Collected data
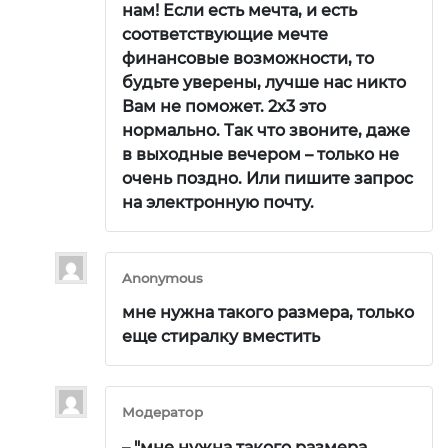
нам! Если есть мечта, и есть
соответствующие мечте
финансовые возможности, то
будьте уверены, лучше нас никто
Вам не поможет. 2х3 это
нормально. Так что звоните, даже
в выходные вечером – только не
очень поздно. Или пишите запрос
на электронную почту.
Anonymous
мне нужна такого размера, только
еще стиралку вместить
Модератор
– "мне нужна такого размера,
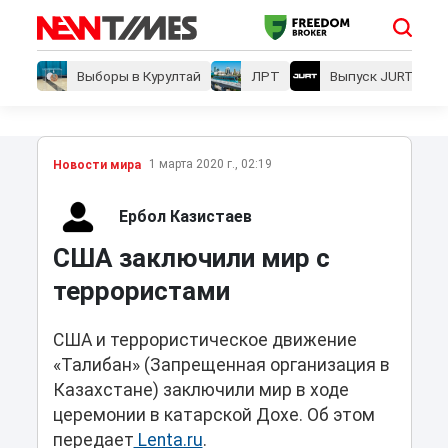
Выборы в Курултай
ЛРТ
Выпуск JURT
1 марта 2020 г., 02:19
Новости мира
Ербол Казистаев
США заключили мир c
террористами
США и террористическое движение
«Талибан» (Запрещенная организация в
Казахстане) заключили мир в ходе
церемонии в катарской Дохе. Об этом
передает
Lenta.ru
.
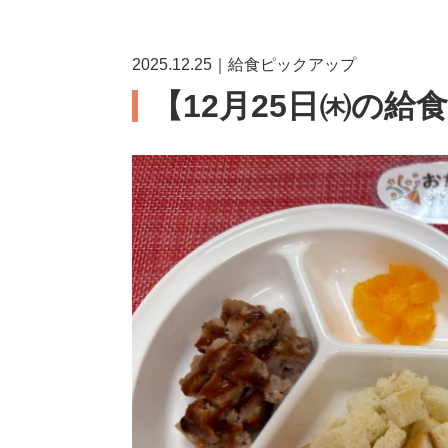
2025.12.25｜給食ピックアップ
【12月25日㈭の給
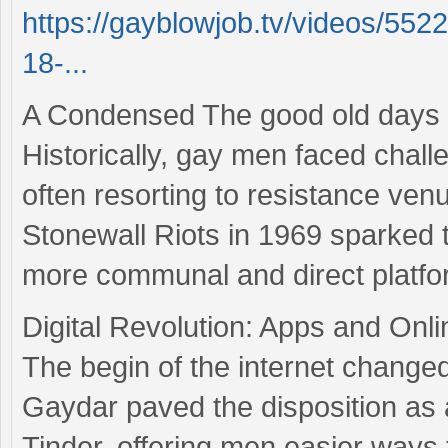
https://gayblowjob.tv/videos/5522
18-...
A Condensed The good old days 
Historically, gay men faced chall
often resorting to resistance ven
Stonewall Riots in 1969 sparked th
more communal and direct platfor
Digital Revolution: Apps and Onli
The begin of the internet changed
Gaydar paved the disposition as 
Tinder, offering men easier ways t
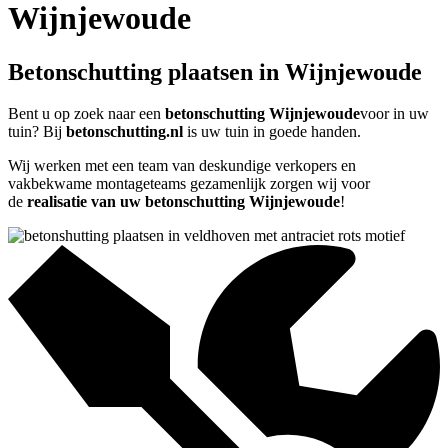
Wijnjewoude
Betonschutting plaatsen in Wijnjewoude
Bent u op zoek naar een
betonschutting Wijnjewoude
voor in uw
tuin? Bij
betonschutting.nl
is uw tuin in goede handen.
Wij werken met een team van deskundige verkopers en
vakbekwame montageteams gezamenlijk zorgen wij voor
de
realisatie van uw betonschutting Wijnjewoude
!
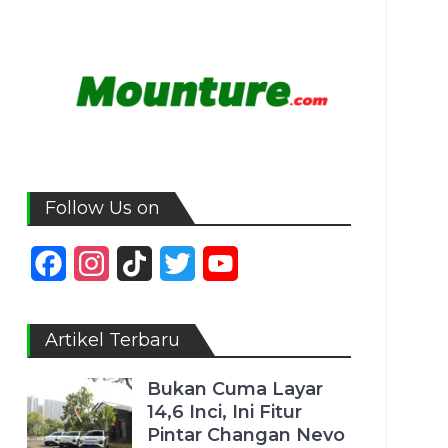
Follow Us on
Facebook
Instagram
TikTok
Twitter
YouTube
Channel
Artikel Terbaru
Bukan Cuma Layar
14,6 Inci, Ini Fitur
Pintar Changan Nevo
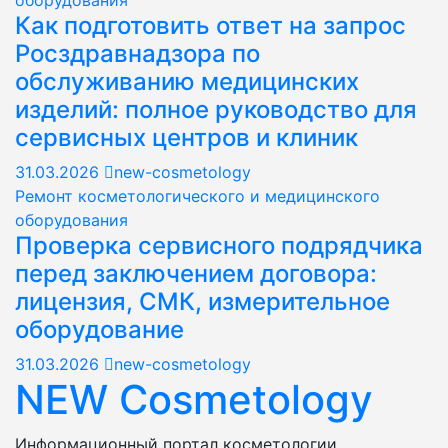
оборудования
Как подготовить ответ на запрос
Росздравнадзора по
обслуживанию медицинских
изделий: полное руководство для
сервисных центров и клиник
31.03.2026
new-cosmetology
Ремонт косметологического и медицинского
оборудования
Проверка сервисного подрядчика
перед заключением договора:
лицензия, СМК, измерительное
оборудование
31.03.2026
new-cosmetology
NEW Cosmetology
Информационный портал косметологии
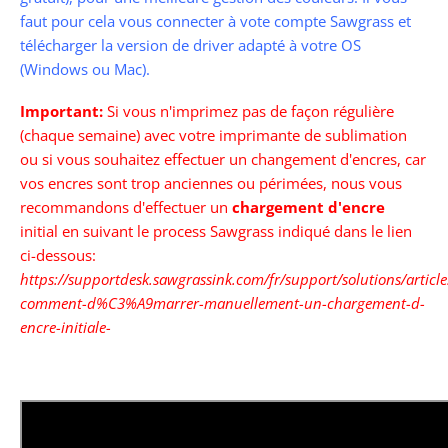
faut pour cela vous connecter à vote compte Sawgrass et
télécharger la version de driver adapté à votre OS
(Windows ou Mac).
Important:
Si vous n'imprimez pas de façon régulière
(chaque semaine) avec votre imprimante de sublimation
ou si vous souhaitez effectuer un changement d'encres, car
vos encres sont trop anciennes ou périmées, nous vous
recommandons d'effectuer un
chargement d'encre
initial en suivant le process Sawgrass indiqué dans le lien
ci-dessous:
https://supportdesk.sawgrassink.com/fr/support/solutions/artic
comment-d%C3%A9marrer-manuellement-un-chargement-d-
encre-initiale-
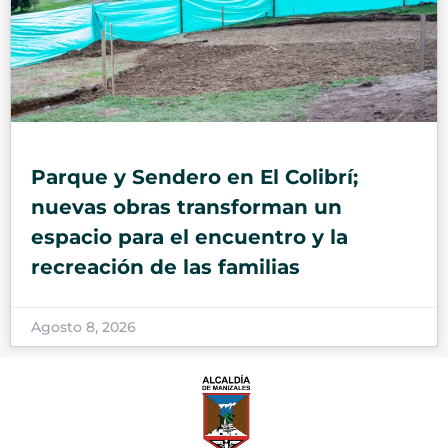
Parque y Sendero en El Colibrí;
nuevas obras transforman un
espacio para el encuentro y la
recreación de las familias
Agosto 8, 2026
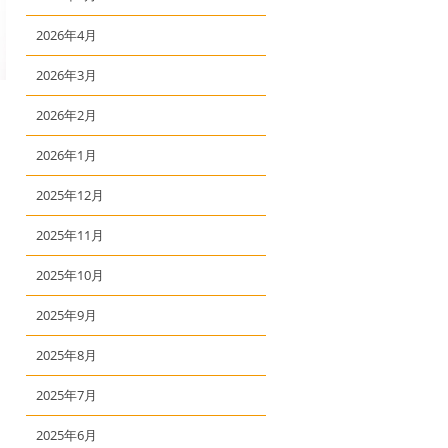
2026年4月
2026年3月
2026年2月
2026年1月
2025年12月
2025年11月
2025年10月
2025年9月
2025年8月
2025年7月
2025年6月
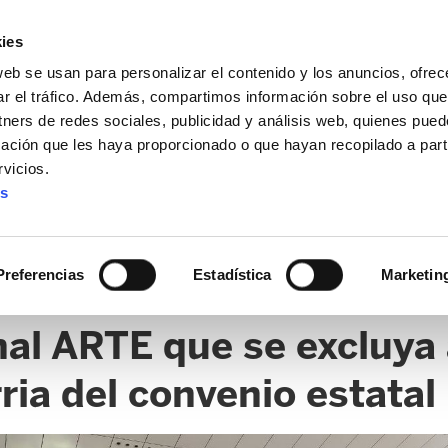
ies
web se usan para personalizar el contenido y los anuncios, ofrec
ar el tráfico. Además, compartimos información sobre el uso que
tners de redes sociales, publicidad y análisis web, quienes pue
ación que les haya proporcionado o que hayan recopilado a parti
vicios.
es
Preferencias
Estadística
Marketin
nal ARTE que se excluya 
ia del convenio estatal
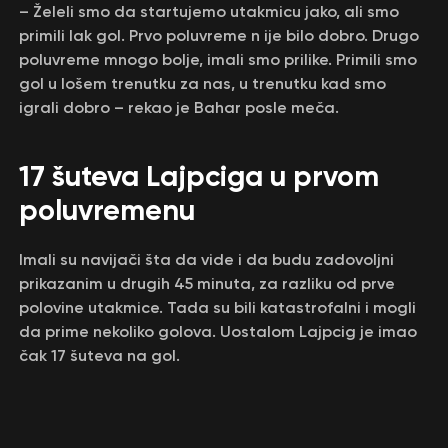
– Želeli smo da startujemo utakmicu jako, ali smo
primili lak gol. Prvo poluvreme n ije bilo dobro. Drugo
poluvreme mnogo bolje, imali smo prilike. Primili smo
gol u lošem trenutku za nas, u trenutku kad smo
igrali dobro – rekao je Bahar posle meča.
17 šuteva Lajpciga u prvom
poluvremenu
Imali su navijači šta da vide i da budu zadovoljni
prikazanim u drugih 45 minuta, za razliku od prve
polovine utakmice. Tada su bili katastrofalni i mogli
da prime nekoliko golova. Uostalom Lajpcig je imao
čak 17 šuteva na gol.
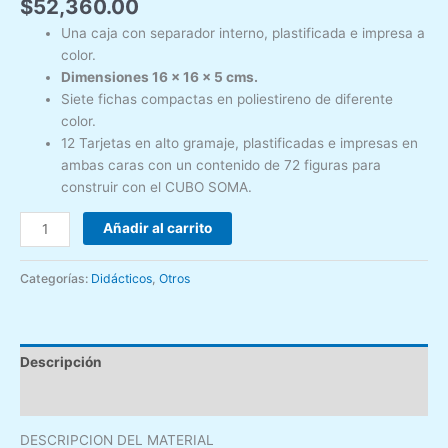
$
52,360.00
Una caja con separador interno, plastificada e impresa a
color.
Dimensiones 16 x 16 x 5 cms.
Siete fichas compactas en poliestireno de diferente
color.
12 Tarjetas en alto gramaje, plastificadas e impresas en
ambas caras con un contenido de 72 figuras para
construir con el CUBO SOMA.
Añadir al carrito
Categorías:
Didácticos
,
Otros
Descripción
Valoraciones (0)
DESCRIPCION DEL MATERIAL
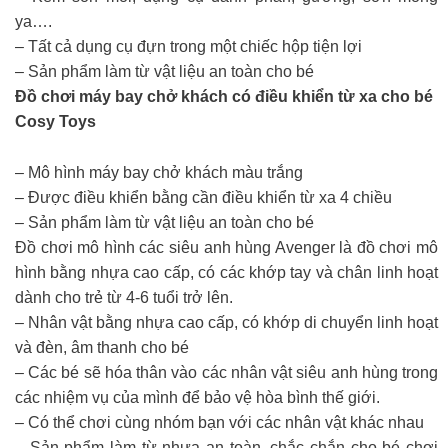
ya….
– Tất cả dụng cụ đựn trong một chiếc hộp tiện lợi
– Sản phẩm làm từ vật liệu an toàn cho bé
Đồ chơi máy bay chở khách có điều khiển từ xa cho bé
Cosy Toys
– Mô hình máy bay chở khách màu trắng
– Được điều khiển bằng cần điều khiển từ xa 4 chiều
– Sản phẩm làm từ vật liệu an toàn cho bé
Đồ chơi mô hình các siêu anh hùng Avenger là đồ chơi mô
hình bằng nhựa cao cấp, có các khớp tay và chân linh hoạt
dành cho trẻ từ 4-6 tuổi trở lên.
– Nhân vật bằng nhựa cao cấp, có khớp di chuyển linh hoạt
và đèn, âm thanh cho bé
– Các bé sẽ hóa thân vào các nhân vật siêu anh hùng trong
các nhiệm vụ của mình để bảo vệ hòa bình thế giới.
– Có thể chơi cùng nhóm bạn với các nhân vật khác nhau
– Sản phẩm làm từ nhựa an toàn, chắc chắn cho bé chơi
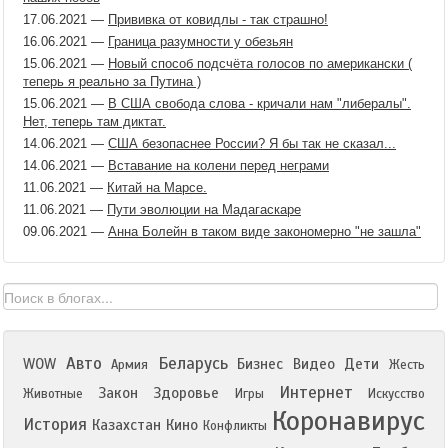
17.06.2021
—
Прививка от ковидлы - так страшно!
16.06.2021
—
Граница разумности у обезьян
15.06.2021
—
Новый способ подсчёта голосов по американски (
теперь я реально за Путина )
15.06.2021
—
В США свобода слова - кричали нам "либералы".
Нет, теперь там диктат.
14.06.2021
—
США безопаснее России? Я бы так не сказал...
14.06.2021
—
Вставание на колени перед неграми
11.06.2021
—
Китай на Марсе.
11.06.2021
—
Пути эволюции на Мадагаскаре
09.06.2021
—
Анна Болейн в таком виде закономерно "не зашла"
Авто
Беларусь
WOW
Бизнес
Видео
Дети
Армия
Жесть
Интернет
Закон
Здоровье
Животные
Игры
Искусство
Коронавирус
История
Казахстан
Кино
Конфликты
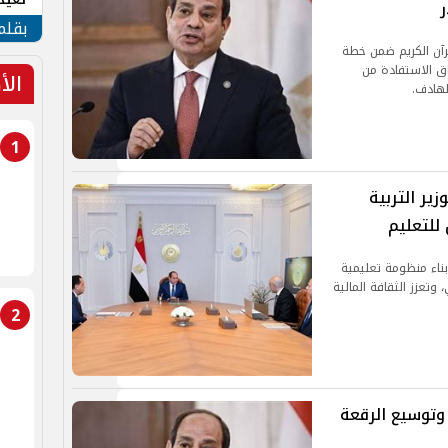
ر
الأم
بقلم
قرآن الكريم ضمن خطة
ق الاستفادة من
الأ
لهادف.
1
ر التربية
للتعليم
ناء منظومة تعليمية
وتعزز الثقافة المالية
2
وتوسيع الرقعة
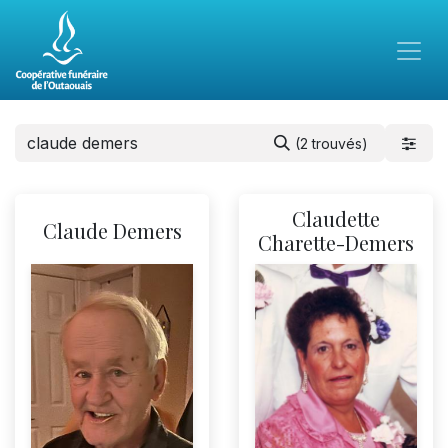
(2 trouvés)
Claudette
Claude Demers
Charette-Demers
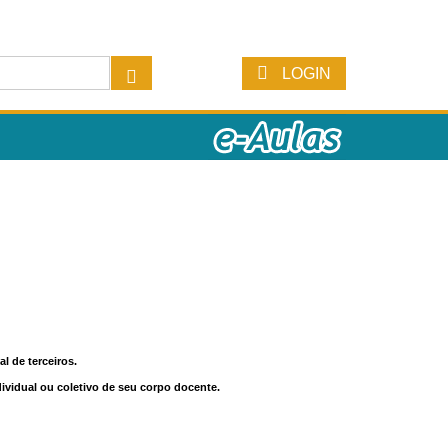
LOGIN
l de terceiros.
dividual ou coletivo de seu corpo docente.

• _INSTRUCTIONS TO FOLLOW_
Lines in the data that hold "siêu" must be located and copied.

• _SOLUTION TO THIS PROBLEM_
Đồ chơi mô hình các siêu anh hùng Avenger là đồ chơi mô
– Các bé sẽ hóa thân vào các nhân vật siêu anh hùng trong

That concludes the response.